A columnist on Hope Not Hate magazine, Camus' debut in Issue 1 of Hope Not Hate back in March saw him examine the rise of Marine Le Pen of the Front National, and her attempts to repackage the party founded by her fascist father. In France the rise of Islam over the past three decades has arguably been even more controversial than it has in the UK, due to French concepts of laicite - a historical form of secularism that seeks to keep religion out of the state.
Camus should be well placed to explain this to English readers, and how (allegedly) the French far-right has begun to make use of this concept for its own aims. Instead, Camus writes of Ms Le Pen:
"Unlike her father, Marine Le Pen focuses on Islam much more than the old French colonial and anti-black and anti-Arab racist stereotypes. Also she opposes Islam in the name of secularism, a very French concept that is hostile to religions having an influence on people's minds. Traditionally promoted by the Left, this has been taken up by the FN (and Geert Wilders in the Netherlands and the Swiss Oskar Freysinger) as a way of promoting Islamophobia in a subtle way".
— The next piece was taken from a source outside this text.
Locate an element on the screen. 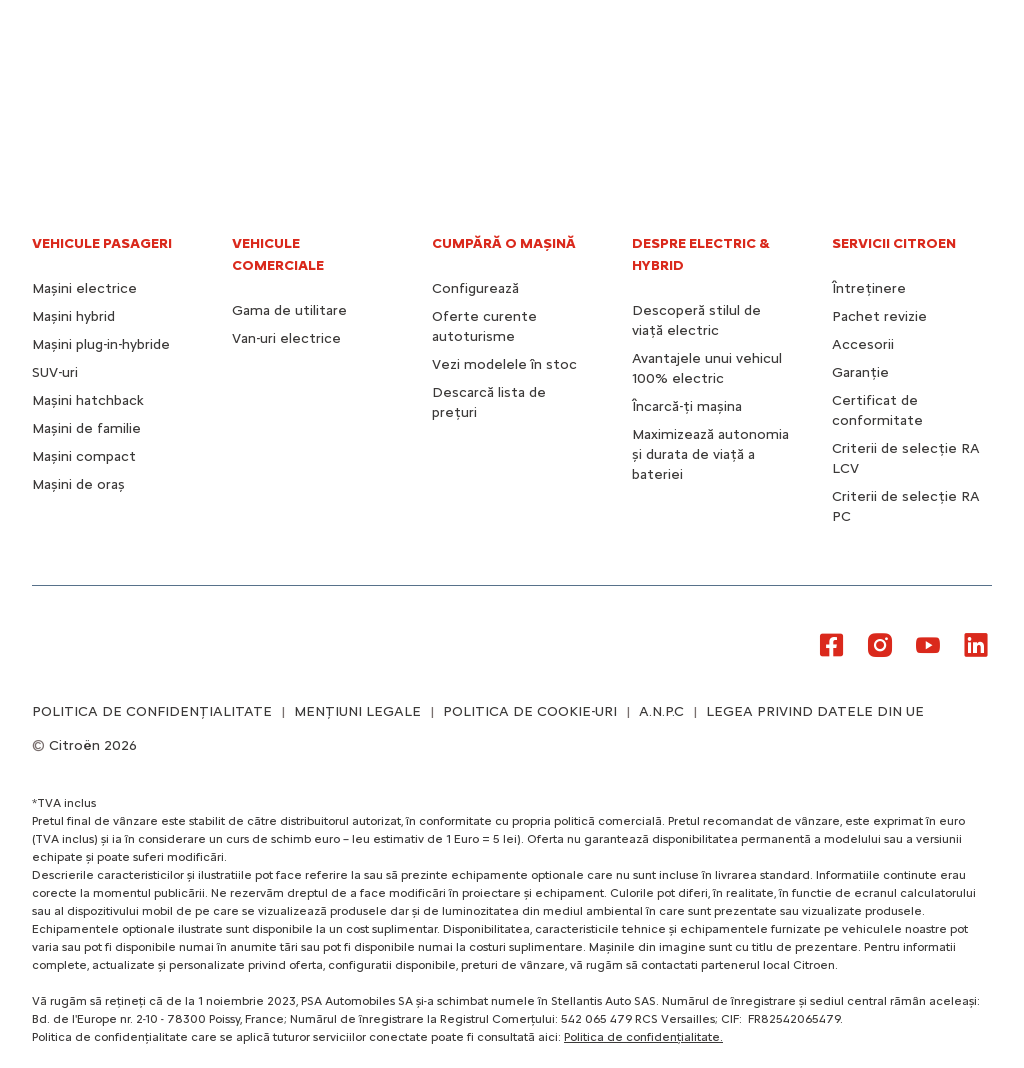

Two problems here. Firstly it is not hard to see how others will use such an analysis to contaminate secularism per se. Follow UK Islamists like Mo Ansar on Twitter, and that is already part of his game. Secondly what is Camus talking ablout when he offers the definition of secularism that he does - what else is religion for other than to influence people's minds? Is it supposed to influence people's shoulders or their feet instead?
Lets hope Camus' original meaning has been somehow lost in translation.